» **Activity**: Although pictures appear in the data, the answer should contain only the lines from its start through the line with "iptive practice.", written out exactly.

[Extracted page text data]
▬▬▬

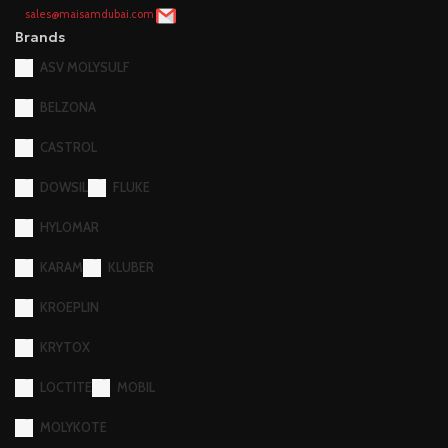
sales@maisamdubai.com
Brands
ASV MOLYSULF
BELZONA
CASTROL
DOWSIL
FLUKE
HYLOMAR
KARAM
KLUBER
KROEPLIN
KRYTOX
LOCTITE
MOBIL
MOLYKOTE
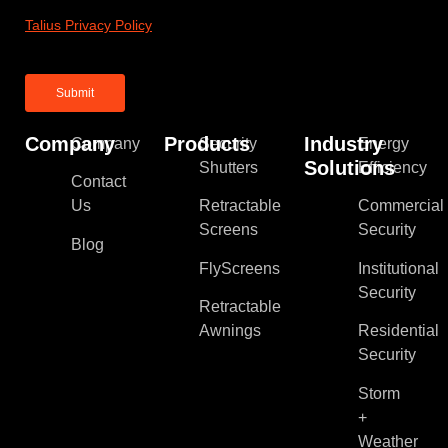
Talius Privacy Policy
Company
Products
Industry
Company
Security
Energy
Solutions
Shutters
Efficiency
Contact
Us
Retractable
Commercial
Screens
Security
Blog
FlyScreens
Institutional
Security
Retractable
Awnings
Residential
Security
Storm
+
Weather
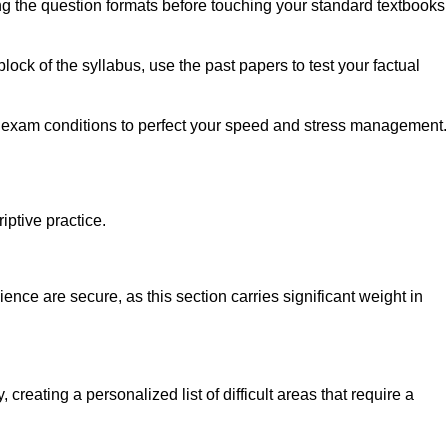
ing the question formats before touching your standard textbooks
ock of the syllabus, use the past papers to test your factual
ict exam conditions to perfect your speed and stress management.
iptive practice.
ce are secure, as this section carries significant weight in
creating a personalized list of difficult areas that require a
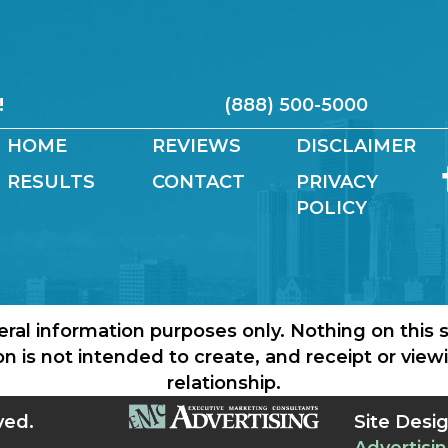
!
(888) 500-5000
HOME
REVIEWS
DISCLAIMER
RESULTS
CONTACT
PRIVACY
POLICY
eral information purposes only. Nothing on this s
ion is not intended to create, and receipt or vie
relationship.
ved.
Site Desi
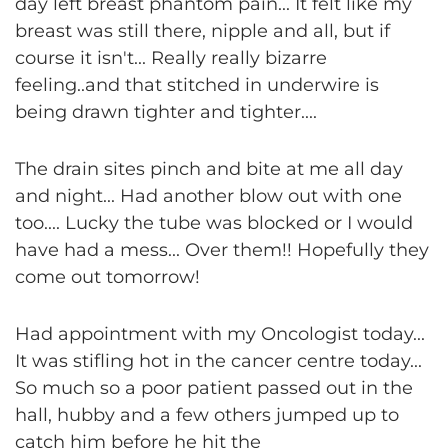
day left breast phantom pain... It felt like my
breast was still there, nipple and all, but if
course it isn't... Really really bizarre
feeling..and that stitched in underwire is
being drawn tighter and tighter....
The drain sites pinch and bite at me all day
and night... Had another blow out with one
too.... Lucky the tube was blocked or I would
have had a mess... Over them!! Hopefully they
come out tomorrow!
Had appointment with my Oncologist today...
It was stifling hot in the cancer centre today...
So much so a poor patient passed out in the
hall, hubby and a few others jumped up to
catch him before he hit the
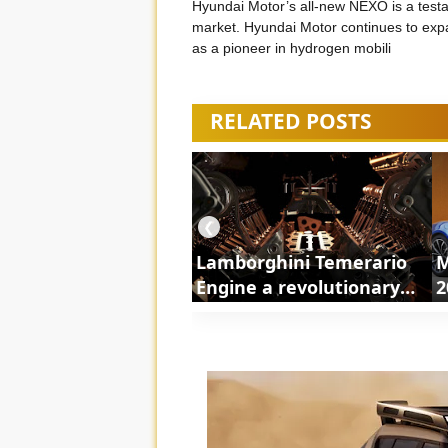
Hyundai Motor’s all-new NEXO is a testa
market. Hyundai Motor continues to expa
as a pioneer in hydrogen mobili
RELATED POSTS
❮
Lamborghini Temerario
M
Engine a revolutionary
2
powertrain | ShortsCars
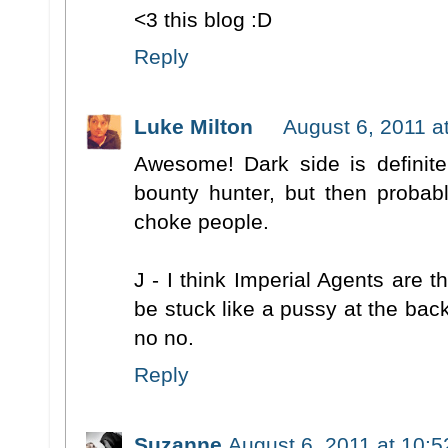
<3 this blog :D
Reply
Luke Milton
August 6, 2011 a
Awesome! Dark side is definitel
bounty hunter, but then probab
choke people.
J - I think Imperial Agents are th
be stuck like a pussy at the ba
no no.
Reply
Suzanne
August 6, 2011 at 10:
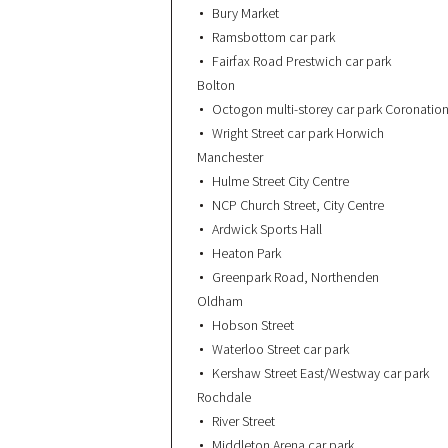
Bury Market
Ramsbottom car park
Fairfax Road Prestwich car park
Bolton
Octogon multi-storey car park Coronation
Wright Street car park Horwich
Manchester
Hulme Street City Centre
NCP Church Street, City Centre
Ardwick Sports Hall
Heaton Park
Greenpark Road, Northenden
Oldham
Hobson Street
Waterloo Street car park
Kershaw Street East/Westway car park
Rochdale
River Street
Middleton Arena car park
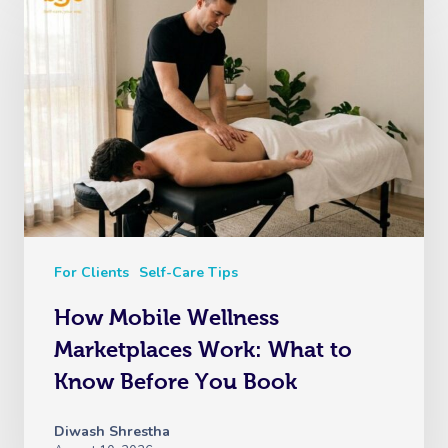
For Clients
Self-Care Tips
How Mobile Wellness
Marketplaces Work: What to
Know Before You Book
Diwash Shrestha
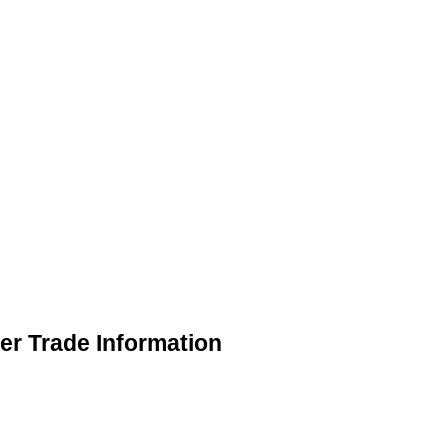
er Trade Information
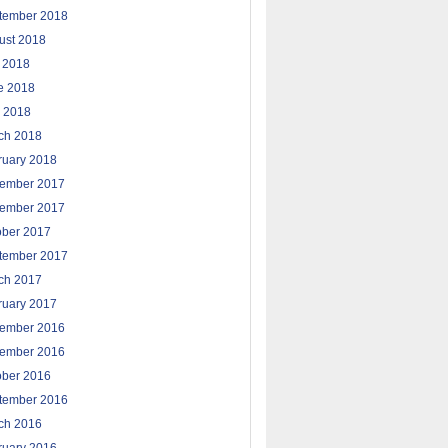
tember 2018
ust 2018
y 2018
e 2018
 2018
ch 2018
ruary 2018
ember 2017
ember 2017
ober 2017
tember 2017
ch 2017
ruary 2017
ember 2016
ember 2016
ober 2016
tember 2016
ch 2016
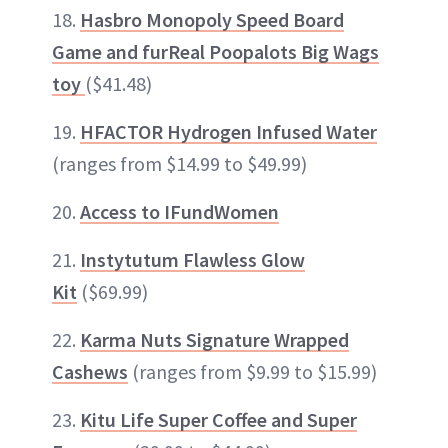
18.
Hasbro Monopoly Speed Board
Game and furReal Poopalots Big Wags
toy
($41.48)
19.
HFACTOR Hydrogen Infused Water
(ranges from $14.99 to $49.99)
20.
Access to IFundWomen
21.
Instytutum Flawless Glow
Kit
($69.99)
22.
Karma Nuts Signature Wrapped
Cashews
(ranges from $9.99 to $15.99)
23.
Kitu Life Super Coffee and Super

▬▬▬

» **Response below**:
sales@maisamdubai.com
Brands
ASV MOLYSULF
BELZONA
CASTROL
DOWSIL
FLUKE
HYLOMAR
KARAM
KLUBER
KROEPLIN
KRYTOX
LOCTITE
MOBIL
MOLYKOTE
Talius Privacy Policy
Company
Products
Industry
Company
Security
Energy
Solutions
Shutters
Efficiency
Contact
Us
Retractable
Commercial
Screens
Security
Blog
FlyScreens
Institutional
Security
Retractable
Awnings
Residential
Security
Storm
+
Weather
ing the question formats before touching your standard textbooks
ock of the syllabus, use the past papers to test your factual
ict exam conditions to perfect your speed and stress management.
iptive practice.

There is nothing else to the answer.